La rame Renfe, ici en gare de Barcelone, va reprendre la liaison vers Lyon.
JFB
La compagnie ferroviaire espagnole Renfe devrait exploiter seule les liaisons par TGV entre Lyon et Barcelone et entre Marseille, Barcelone et Madrid, abandonnées par la SNCF. L'offre devrait être en place avant l’été prochain.
Comme elle l’avait laissé entendre, en fin d’année après la dénonciation de la joint-venture avec la SNCF qui lui permettait d’exploiter en commun des liaisons ferrées à grande vitesse entre la France et l’Espagne, depuis 2013, la compagnie ferroviaire espagnole Renfe vient d’annoncer qu'elle allait lancer ses trains à grande vitesse sur les lignes Barcelone-Lyon et Marseille-Barcelone-Madrid, avant cet été. Après un arrêt de ces liaisons le 11 décembre dernier (la SNCF s’est quant à elle recentrée sur le seul axe Barcelone-Paris), c’est donc un troisième entrant sur le marché français de la concurrence des liaisons par TGV en France après Trenitalia, sur l’axe Paris-Lyon-Milan, et vraisemblablement prochainement Le Train, compagnie française, sur les liaisons de la façade Atlantique.

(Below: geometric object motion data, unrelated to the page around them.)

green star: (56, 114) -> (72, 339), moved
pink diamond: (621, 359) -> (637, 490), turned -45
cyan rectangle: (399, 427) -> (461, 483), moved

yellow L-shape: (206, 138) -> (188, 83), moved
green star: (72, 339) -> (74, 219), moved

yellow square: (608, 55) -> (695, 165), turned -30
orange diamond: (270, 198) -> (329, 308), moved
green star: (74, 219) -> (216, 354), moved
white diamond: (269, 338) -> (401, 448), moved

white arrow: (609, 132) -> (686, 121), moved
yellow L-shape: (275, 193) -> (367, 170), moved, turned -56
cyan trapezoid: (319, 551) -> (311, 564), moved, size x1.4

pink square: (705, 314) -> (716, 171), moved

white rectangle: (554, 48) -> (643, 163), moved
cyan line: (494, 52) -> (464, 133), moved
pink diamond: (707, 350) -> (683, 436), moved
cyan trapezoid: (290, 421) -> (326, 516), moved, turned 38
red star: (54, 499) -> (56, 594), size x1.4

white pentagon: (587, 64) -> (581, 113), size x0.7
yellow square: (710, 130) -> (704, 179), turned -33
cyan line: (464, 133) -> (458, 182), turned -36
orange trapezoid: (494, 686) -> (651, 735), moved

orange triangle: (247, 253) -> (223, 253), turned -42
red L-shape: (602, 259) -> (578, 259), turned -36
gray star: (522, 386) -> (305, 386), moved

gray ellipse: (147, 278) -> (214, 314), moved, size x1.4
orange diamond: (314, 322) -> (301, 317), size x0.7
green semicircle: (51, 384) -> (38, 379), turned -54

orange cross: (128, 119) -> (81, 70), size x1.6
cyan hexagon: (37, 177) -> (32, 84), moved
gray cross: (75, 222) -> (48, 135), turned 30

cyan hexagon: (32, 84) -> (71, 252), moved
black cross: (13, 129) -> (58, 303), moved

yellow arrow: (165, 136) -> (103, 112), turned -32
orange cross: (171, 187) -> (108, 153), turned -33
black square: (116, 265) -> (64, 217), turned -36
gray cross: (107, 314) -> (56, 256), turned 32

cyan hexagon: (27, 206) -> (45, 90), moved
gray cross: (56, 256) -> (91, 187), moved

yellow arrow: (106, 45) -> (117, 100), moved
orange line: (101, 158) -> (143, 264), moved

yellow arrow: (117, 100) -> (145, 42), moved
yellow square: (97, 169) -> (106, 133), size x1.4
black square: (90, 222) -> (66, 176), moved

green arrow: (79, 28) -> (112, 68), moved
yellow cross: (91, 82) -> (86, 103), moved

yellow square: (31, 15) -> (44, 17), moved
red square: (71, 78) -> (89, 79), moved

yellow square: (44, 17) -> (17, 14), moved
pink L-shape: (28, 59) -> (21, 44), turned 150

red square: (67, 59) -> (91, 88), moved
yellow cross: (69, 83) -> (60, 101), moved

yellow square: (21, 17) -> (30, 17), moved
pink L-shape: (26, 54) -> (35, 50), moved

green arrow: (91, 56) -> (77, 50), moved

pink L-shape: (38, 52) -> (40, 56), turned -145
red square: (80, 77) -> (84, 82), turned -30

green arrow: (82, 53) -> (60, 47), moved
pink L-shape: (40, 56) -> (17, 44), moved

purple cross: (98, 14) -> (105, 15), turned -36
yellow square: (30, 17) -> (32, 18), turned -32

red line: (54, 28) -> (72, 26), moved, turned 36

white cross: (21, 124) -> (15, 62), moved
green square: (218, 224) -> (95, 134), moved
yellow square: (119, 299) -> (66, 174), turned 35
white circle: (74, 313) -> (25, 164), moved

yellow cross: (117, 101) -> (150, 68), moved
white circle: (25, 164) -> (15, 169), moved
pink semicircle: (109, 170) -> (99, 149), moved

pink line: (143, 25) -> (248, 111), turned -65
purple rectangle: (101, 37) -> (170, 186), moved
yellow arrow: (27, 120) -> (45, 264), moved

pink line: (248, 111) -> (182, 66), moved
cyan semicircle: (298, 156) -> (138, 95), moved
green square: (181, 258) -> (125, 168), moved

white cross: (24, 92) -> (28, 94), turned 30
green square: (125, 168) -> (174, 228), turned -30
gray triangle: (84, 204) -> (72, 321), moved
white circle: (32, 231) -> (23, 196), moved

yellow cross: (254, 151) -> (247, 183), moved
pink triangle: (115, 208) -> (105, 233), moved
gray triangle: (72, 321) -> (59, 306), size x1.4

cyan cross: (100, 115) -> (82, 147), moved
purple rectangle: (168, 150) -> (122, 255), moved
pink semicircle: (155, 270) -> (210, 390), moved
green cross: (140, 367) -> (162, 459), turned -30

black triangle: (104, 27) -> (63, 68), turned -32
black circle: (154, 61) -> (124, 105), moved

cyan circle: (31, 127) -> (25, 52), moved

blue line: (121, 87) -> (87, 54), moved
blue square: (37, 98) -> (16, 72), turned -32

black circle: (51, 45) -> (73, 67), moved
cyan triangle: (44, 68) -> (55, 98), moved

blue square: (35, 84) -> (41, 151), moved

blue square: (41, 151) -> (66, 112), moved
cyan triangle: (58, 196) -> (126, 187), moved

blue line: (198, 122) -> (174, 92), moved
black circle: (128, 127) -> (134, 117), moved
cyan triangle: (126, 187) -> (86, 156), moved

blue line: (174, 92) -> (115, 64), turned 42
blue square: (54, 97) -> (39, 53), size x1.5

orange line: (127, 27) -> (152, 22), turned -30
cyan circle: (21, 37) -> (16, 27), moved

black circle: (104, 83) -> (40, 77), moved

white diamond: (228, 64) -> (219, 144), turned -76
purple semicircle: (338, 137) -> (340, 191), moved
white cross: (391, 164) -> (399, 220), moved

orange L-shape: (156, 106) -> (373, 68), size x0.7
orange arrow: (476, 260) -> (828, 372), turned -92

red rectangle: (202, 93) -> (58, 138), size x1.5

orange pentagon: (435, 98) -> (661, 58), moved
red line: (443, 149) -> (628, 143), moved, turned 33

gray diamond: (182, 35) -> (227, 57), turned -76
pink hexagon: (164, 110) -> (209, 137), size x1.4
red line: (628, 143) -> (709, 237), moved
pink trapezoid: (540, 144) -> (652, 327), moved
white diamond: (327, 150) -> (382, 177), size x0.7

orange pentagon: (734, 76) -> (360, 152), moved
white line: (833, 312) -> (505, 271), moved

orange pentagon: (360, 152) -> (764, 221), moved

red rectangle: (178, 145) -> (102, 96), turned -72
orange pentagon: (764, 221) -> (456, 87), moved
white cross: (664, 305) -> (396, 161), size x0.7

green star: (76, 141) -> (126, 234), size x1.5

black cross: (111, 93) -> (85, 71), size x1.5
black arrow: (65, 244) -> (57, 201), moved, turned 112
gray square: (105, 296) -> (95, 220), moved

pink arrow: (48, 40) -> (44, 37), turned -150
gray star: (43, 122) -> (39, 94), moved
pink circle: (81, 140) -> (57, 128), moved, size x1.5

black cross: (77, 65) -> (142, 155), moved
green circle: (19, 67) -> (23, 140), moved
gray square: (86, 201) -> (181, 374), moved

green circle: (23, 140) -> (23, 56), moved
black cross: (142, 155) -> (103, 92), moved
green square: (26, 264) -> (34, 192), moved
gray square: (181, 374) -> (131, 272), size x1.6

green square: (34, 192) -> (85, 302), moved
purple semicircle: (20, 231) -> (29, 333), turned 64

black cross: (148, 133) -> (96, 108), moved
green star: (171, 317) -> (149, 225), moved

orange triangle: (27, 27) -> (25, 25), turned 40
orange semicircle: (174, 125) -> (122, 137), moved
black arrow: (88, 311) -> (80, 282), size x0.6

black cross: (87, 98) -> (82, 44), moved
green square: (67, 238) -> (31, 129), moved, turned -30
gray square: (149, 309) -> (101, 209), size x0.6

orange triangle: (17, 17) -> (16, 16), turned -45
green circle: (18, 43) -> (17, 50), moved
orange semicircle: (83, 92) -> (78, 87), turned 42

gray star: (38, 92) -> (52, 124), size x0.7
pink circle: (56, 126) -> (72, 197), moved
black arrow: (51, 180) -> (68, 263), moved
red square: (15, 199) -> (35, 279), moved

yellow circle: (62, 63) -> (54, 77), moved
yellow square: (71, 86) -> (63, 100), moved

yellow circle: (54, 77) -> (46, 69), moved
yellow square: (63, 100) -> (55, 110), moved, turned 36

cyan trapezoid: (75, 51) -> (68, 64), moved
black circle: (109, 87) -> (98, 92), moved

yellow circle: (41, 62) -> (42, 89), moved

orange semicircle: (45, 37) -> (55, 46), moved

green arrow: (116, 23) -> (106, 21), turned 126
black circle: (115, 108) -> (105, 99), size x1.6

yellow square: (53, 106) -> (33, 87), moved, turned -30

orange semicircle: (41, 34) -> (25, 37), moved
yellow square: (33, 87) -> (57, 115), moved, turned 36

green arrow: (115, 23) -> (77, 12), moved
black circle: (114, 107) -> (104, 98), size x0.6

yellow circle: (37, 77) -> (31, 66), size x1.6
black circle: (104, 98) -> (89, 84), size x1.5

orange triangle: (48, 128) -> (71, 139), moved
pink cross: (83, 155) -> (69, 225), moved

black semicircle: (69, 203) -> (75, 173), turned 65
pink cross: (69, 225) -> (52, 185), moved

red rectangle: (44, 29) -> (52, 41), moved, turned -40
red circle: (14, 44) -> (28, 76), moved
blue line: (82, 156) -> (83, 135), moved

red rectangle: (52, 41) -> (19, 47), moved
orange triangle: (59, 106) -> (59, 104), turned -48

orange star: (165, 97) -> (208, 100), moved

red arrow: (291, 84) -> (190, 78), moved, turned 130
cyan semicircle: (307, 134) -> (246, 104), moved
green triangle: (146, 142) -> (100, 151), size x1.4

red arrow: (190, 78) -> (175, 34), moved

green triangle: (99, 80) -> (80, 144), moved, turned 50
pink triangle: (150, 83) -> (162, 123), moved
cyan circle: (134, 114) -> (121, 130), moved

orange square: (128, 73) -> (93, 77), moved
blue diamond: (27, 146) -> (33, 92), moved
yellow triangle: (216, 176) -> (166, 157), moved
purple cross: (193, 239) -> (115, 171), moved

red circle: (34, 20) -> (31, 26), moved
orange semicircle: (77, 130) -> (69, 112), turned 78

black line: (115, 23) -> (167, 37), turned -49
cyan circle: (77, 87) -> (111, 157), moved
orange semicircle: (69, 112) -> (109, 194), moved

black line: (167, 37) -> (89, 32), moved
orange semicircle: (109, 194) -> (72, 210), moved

Il est prévu que la compagnie espagnole, qui a d’ores et déjà effectué des essais la semaine dernière sur la ligne Barcelone-Lyon, opère dès ce printemps, deux relations quotidiennes sur chacune de ces deux relations. Après avoir obtenu les certificats de sécurité pour ces deux lignes, la compagnie espagnole devra encore former son personnel pour pouvoir faire circuler ses trains sur les lignes françaises.
Lyon-Marseille en gestation
L’intention de la Renfe est aussi de se positionner à terme sur l'axe Paris-Barcelone, en réponse à la compagnie française qui avait lancé ses trains à grande vitesse mais à bas prix Ouigo, en 2021, en renforçant sensiblement ses dessertes depuis décembre dernier. Comme la notification de l’Autorité de Régulation des Transports le précise, la Renfe envisage aussi une liaison entre Lyon et Marseille avec arrêts à Avignon et Aix-en-Provence. Ces relations seraient effectuées avec les mêmes rames de 347 sièges prêtes à circuler à 300 kilomètres/heure.